声が裏返っている。膝も笑っている。それでも彼女は、まっすぐ前を見て、弁当を両手で差し出した。


「わ、私と、毎日っ……お弁当を、食べてくれませんかっ……!」


時間が、止まった。


屋上が、静まり返る。


「ずっと、好きでしたっ。図書室で、ずっと、結城くんのこと、見てましたっ。怖がりで、人と喋れない私を、それでも隣にいてくれそうなのは、結城くんだけだから……!」


涙目で。真っ赤で。それでも、最後まで言い切った。


校内一の美少女が。全校生徒が(あこが)れる、氷の女王が。俺なんかに、頭を下げて、告白した。


「……っ」


背後で、誰かが尻もちをついた。


愛梨だった。口をぱくぱくさせ、顔を真っ青にして、地面に座り込んでいる。


「う、うそ……あいつ、会長に……?」「やば、昨日のストーリー……」「け、消さなきゃ、消さなきゃっ」


三人が、慌ててスマホを取り出す。昨日、俺の顔を晒したアカウントを、必死で削除しようとしている。けれど、もう遅い。

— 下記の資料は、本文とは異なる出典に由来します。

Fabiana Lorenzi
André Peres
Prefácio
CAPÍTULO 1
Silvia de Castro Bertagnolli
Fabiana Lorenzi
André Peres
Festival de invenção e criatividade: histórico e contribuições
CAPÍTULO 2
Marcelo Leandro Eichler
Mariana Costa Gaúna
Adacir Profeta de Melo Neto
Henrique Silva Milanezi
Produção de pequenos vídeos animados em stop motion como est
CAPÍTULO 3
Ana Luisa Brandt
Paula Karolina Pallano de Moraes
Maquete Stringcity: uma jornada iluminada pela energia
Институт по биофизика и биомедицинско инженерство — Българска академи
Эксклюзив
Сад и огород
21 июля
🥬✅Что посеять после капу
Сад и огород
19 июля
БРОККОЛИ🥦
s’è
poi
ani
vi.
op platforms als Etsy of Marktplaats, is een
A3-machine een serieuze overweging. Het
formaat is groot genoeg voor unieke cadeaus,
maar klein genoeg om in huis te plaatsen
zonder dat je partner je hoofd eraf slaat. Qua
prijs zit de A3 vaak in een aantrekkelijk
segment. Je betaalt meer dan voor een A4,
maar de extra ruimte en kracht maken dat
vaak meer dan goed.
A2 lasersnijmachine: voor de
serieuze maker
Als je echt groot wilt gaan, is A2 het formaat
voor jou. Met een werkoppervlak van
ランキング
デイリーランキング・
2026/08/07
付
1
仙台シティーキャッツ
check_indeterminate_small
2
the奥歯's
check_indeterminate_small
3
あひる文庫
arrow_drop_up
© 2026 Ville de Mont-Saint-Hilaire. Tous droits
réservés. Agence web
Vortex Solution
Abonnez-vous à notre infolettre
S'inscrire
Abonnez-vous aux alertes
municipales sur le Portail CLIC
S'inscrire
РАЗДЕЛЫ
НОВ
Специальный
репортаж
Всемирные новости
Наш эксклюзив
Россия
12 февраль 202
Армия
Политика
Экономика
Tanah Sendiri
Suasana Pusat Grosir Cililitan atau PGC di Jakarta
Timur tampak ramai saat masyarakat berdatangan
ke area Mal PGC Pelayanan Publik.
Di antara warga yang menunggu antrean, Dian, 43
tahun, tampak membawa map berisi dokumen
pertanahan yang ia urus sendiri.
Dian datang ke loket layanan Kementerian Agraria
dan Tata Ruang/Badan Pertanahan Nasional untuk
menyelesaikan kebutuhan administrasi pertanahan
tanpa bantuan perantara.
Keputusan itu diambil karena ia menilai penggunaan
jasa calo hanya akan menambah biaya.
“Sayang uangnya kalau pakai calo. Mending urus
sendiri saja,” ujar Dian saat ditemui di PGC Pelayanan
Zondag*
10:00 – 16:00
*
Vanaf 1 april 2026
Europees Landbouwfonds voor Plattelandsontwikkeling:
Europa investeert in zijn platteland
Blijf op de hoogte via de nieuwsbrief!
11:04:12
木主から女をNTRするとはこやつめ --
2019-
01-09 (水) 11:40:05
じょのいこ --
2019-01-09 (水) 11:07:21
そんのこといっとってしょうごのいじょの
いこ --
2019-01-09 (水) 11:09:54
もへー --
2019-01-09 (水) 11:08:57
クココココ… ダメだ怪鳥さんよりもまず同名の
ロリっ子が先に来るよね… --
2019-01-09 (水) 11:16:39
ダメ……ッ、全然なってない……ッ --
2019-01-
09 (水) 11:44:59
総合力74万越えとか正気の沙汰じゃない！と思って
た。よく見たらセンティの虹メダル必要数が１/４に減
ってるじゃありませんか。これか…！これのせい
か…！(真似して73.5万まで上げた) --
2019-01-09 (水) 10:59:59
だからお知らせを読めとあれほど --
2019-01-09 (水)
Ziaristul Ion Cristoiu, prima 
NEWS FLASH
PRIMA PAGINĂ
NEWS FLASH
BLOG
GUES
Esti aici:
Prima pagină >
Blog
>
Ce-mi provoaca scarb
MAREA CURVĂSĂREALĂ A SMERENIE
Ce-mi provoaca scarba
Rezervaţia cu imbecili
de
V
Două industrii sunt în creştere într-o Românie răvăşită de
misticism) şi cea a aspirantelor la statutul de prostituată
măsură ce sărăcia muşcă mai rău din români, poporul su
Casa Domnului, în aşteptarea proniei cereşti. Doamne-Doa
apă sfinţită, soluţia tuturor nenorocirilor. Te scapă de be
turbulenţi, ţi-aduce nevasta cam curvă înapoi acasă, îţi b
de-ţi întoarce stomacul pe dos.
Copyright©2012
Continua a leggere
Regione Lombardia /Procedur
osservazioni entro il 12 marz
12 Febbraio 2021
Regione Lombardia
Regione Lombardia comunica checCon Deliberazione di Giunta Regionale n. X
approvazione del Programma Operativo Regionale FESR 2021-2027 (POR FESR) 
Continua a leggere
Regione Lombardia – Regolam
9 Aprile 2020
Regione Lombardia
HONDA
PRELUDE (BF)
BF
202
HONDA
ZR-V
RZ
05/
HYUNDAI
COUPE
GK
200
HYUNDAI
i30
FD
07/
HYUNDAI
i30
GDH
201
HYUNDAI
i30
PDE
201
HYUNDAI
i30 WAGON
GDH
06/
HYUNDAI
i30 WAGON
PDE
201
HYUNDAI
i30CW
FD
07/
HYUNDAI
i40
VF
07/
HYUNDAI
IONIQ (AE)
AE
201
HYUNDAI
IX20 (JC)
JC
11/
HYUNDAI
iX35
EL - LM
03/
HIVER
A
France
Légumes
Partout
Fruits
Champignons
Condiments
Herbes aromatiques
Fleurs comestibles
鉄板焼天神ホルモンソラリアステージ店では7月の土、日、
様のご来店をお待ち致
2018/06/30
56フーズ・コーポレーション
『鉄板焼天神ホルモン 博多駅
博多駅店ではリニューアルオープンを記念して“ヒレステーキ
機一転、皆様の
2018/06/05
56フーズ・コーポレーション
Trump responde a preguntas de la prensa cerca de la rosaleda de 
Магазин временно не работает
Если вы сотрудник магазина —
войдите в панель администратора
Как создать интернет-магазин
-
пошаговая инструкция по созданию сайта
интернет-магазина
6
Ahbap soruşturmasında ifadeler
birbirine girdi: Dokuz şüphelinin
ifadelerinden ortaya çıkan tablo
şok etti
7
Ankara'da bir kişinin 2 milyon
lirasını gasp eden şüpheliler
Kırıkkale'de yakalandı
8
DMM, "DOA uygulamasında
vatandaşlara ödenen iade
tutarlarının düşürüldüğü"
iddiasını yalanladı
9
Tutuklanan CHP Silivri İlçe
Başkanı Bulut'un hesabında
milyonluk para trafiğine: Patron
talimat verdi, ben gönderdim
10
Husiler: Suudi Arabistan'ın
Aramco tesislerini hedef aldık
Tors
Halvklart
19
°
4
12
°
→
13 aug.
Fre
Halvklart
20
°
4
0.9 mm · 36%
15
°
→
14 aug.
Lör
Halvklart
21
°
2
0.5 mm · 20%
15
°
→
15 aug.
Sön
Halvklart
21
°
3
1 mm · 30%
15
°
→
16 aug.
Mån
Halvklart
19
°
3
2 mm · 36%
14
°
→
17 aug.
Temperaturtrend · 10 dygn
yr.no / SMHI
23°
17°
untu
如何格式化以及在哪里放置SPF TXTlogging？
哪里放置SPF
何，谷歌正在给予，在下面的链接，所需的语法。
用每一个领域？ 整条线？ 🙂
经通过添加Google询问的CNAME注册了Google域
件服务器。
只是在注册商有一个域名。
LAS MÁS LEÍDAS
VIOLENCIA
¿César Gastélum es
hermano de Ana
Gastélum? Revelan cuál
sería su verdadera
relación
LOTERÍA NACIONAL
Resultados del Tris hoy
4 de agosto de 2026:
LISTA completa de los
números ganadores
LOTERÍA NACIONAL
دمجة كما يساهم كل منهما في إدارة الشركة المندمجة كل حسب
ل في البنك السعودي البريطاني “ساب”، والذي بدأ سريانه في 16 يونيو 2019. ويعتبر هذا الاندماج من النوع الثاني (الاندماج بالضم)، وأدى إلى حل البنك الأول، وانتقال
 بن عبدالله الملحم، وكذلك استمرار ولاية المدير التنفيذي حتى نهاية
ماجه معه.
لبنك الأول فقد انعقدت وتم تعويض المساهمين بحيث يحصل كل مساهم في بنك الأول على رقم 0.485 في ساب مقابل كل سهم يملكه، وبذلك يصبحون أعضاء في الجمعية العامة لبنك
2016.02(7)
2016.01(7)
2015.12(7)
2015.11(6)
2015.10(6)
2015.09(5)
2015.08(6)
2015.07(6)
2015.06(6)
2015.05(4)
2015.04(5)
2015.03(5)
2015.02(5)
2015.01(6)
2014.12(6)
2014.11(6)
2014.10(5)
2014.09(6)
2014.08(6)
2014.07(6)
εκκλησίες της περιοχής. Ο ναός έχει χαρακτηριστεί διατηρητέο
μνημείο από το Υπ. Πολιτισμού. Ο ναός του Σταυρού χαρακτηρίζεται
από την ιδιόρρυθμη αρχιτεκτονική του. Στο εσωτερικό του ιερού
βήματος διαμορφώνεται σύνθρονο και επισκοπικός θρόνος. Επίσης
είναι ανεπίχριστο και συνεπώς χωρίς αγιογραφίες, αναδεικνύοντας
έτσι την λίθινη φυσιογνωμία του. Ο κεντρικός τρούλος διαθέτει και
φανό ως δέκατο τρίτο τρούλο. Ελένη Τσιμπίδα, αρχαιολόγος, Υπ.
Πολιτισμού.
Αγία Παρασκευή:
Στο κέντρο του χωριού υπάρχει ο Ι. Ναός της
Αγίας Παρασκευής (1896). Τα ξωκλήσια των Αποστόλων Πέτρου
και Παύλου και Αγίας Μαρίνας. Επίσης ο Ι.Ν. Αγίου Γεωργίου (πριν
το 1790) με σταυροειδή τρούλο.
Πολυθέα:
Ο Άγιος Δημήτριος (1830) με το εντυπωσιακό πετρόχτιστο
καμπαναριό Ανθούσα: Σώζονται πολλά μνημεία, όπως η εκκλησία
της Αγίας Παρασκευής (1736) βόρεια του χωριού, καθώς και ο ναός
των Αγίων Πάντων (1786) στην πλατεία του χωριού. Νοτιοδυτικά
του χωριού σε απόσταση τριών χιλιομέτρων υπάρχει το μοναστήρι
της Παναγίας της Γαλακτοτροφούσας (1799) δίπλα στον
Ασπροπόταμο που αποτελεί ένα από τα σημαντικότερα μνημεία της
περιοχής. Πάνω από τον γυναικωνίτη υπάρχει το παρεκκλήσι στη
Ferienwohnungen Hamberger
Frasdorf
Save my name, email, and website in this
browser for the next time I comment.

「あいり、あんた言ってたじゃん。陰キャって」「は!? あんたもキモいって言ったし!」「ちょっ、なすりつけないでよ!」


仲間割れまで始めた三人を見て、野次馬がざわついた。


「あれ、昨日結城くんフッた連中じゃね?」「うわ最低」「会長に告られる男を切るとか、見る目なさすぎ」


白瀬玲奈が、すっと、愛梨たちの方を向いた。


昨日、屋上で見た、あの本物の凄み。氷の女王の目。


「結城くんは、私が世界で一番、価値を知っている人です」


(りん)とした、よく通る声。コミュ障のかけらもない、生徒会長としての声だった。


「それを安売りしたのは、あなたたちの目が、節穴(・・)だっただけ」


愛梨が、言葉を失った。顔だけが、白くなったり赤くなったりしている。


「価値が下がる、でしたっけ」


俺が静かに言うと、愛梨がびくっと顔を上げた。


俺はもう、震えていなかった。隣に、こんなにすごい人が立っているから。


「すみません。俺、もう、あなたたちの物差しでは測れないみたいです」


野次馬の中で、誰かが「うおおお」と歓声を上げた。翔が拳を突き上げて笑っている。


俺は、白瀬玲奈の差し出した弁当を、両手で受け取った。


「……喜んで。毎日、食べさせてください」


彼女の顔が、ぱあっと、夕日より明るく輝いた。


「ほっ、本当ですかっ? わ、私、料理、いっぱい練習しますっ。あ、でも、卵焼き、ちょっと焦げてて……ご、ごめんなさい——」


「焦げてても、君が作ったなら世界一うまいに決まってる」


——あ。


言ってから、自分の言葉に固まった。なんだそのキザな台詞は。誰だお前は。


でも、もう遅い。


白瀬玲奈は、ぴしっと固まって、湯気が出そうなほど赤くなって、


「……っ、もう、結城くんのバカ……っ」


両手で顔を覆って、その場にしゃがみ込んだ。


可愛い。脳が、溶ける。


風の中で、弁当の温かさが、手のひらに染みた。


俺の本当の価値は、たぶん、彼女が知っている。それだけで、もう十分だった。